Synopsis
Adulteress, traitor, heroine, or prey? In 1932, Celine Navarro was buried alive by her community in Northern California. This film digs up herstory. The filmmaker, a grieving mother, with a long-term commitment to exploring race, gender and immigration, digs up Celine Navarro’s story, exposing silences that haunt Filipin@x American communities today, along with Celine Navarro’s family, community members and scholars who know different details about this largely untold event in American history.
Project Summary
THE CELINE ARCHIVE is a creative documentary that brings together animation, portraiture, interviews, site visits, and archival materials to explore the story of Celine Navarro, a Filipin@ immigrant woman murdered by her community in 1932. Seven Filipin@ men and women kidnapped her, tried her for crimes of morality (adultery and stealing from her husband), made her crawl on beans, stoned her, and then buried her alive before they were acquitted in a prominent case that captivated Americans and the world.

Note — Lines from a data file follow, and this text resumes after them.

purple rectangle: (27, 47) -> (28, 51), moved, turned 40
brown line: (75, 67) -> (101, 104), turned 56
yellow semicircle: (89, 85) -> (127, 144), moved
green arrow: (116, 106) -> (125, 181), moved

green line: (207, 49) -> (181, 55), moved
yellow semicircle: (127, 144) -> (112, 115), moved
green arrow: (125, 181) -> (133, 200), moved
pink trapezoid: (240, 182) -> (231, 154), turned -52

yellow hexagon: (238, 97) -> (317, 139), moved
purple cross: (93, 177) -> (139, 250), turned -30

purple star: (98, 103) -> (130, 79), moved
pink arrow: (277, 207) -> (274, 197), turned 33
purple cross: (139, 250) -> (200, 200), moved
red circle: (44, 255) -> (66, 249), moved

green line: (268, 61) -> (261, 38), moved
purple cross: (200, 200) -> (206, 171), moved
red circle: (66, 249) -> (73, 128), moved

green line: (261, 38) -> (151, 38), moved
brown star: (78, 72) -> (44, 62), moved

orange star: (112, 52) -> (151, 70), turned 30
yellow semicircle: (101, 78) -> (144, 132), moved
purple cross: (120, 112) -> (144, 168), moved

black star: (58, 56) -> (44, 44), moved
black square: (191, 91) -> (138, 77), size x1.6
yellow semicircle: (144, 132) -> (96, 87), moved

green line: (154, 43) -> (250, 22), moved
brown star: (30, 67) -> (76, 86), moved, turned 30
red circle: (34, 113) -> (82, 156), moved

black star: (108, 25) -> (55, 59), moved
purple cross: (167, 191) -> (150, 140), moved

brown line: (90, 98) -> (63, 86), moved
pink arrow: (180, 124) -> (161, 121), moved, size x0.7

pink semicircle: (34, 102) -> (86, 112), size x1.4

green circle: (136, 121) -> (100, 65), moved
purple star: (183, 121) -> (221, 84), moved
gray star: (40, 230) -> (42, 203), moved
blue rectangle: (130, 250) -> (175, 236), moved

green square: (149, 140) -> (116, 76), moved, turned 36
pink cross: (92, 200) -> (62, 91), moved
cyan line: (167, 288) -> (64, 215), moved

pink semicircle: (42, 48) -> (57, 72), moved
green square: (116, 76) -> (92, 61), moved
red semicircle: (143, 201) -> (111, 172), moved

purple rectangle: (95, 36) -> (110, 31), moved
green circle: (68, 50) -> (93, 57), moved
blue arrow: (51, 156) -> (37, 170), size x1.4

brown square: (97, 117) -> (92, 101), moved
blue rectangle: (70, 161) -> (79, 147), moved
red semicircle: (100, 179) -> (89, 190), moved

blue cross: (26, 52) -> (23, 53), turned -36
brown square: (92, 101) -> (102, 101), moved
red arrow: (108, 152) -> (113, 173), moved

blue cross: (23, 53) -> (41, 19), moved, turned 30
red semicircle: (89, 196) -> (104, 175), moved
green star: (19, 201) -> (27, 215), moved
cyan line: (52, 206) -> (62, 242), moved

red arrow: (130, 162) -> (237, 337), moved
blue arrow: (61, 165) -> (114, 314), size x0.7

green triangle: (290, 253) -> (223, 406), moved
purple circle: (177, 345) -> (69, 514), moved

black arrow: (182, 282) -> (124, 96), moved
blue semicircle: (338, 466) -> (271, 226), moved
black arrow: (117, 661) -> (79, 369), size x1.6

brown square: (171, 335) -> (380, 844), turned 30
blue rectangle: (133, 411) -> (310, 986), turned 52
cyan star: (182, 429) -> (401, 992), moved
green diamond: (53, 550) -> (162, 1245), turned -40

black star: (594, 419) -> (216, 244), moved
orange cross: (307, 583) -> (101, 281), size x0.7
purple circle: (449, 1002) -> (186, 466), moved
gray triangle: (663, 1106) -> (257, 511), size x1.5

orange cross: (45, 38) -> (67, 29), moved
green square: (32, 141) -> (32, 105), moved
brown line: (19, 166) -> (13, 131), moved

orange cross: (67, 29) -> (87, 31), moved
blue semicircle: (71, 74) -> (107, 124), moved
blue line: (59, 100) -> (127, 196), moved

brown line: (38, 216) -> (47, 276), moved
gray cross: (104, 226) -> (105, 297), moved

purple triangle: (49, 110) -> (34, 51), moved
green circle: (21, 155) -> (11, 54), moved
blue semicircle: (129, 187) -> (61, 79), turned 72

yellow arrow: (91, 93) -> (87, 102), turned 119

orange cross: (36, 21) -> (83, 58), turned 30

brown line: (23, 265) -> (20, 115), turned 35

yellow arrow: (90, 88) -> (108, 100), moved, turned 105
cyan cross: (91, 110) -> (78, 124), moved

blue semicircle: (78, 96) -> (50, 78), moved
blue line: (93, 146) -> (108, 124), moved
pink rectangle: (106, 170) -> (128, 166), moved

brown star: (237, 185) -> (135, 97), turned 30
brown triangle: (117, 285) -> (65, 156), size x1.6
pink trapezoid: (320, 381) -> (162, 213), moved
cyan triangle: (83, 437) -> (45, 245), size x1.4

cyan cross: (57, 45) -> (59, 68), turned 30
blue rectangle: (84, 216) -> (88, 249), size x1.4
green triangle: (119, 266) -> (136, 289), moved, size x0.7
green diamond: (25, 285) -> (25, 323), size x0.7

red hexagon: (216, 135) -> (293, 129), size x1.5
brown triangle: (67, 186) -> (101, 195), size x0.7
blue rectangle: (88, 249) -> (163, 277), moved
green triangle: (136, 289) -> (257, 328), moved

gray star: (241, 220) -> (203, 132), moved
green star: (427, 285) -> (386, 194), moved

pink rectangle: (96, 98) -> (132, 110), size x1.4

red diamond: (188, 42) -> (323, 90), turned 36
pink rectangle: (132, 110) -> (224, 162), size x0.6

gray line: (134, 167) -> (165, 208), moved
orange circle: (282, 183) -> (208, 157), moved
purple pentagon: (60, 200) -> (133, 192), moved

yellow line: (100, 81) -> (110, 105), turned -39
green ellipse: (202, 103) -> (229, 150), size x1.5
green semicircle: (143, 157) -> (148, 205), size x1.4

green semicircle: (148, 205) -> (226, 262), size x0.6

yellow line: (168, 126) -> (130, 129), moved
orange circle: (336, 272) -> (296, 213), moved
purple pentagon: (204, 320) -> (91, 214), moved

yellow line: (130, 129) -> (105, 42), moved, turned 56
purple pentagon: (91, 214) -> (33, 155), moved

Celine Navarro may have committed adultery. There is no proof beyond the accusations passionately forwarded. She may have been considered a traitor for how she betrayed the fraternal organization Caballeros Dimas Alang when reporting a crime committed by its members who ended up in San Quentin Prison. To betray the organization that counted on loyalty supposedly led to her punishment. Another version of this story is that the crime she reported was one of gendered violence—rendering Celine as a brave and courageous pioneering feminist who refused to be silenced. A final version presented by her sisters, women in their 80s, who recorded their version of the story in the archives of the Filipino American National Historical Society, is that she was preyed upon by a community leader who desired her and was encouraged by her ambitious husband to comply. The leader’s wife became jealous and was first to stone Celine. We do not know the real story. These are the four versions uncovered in the film.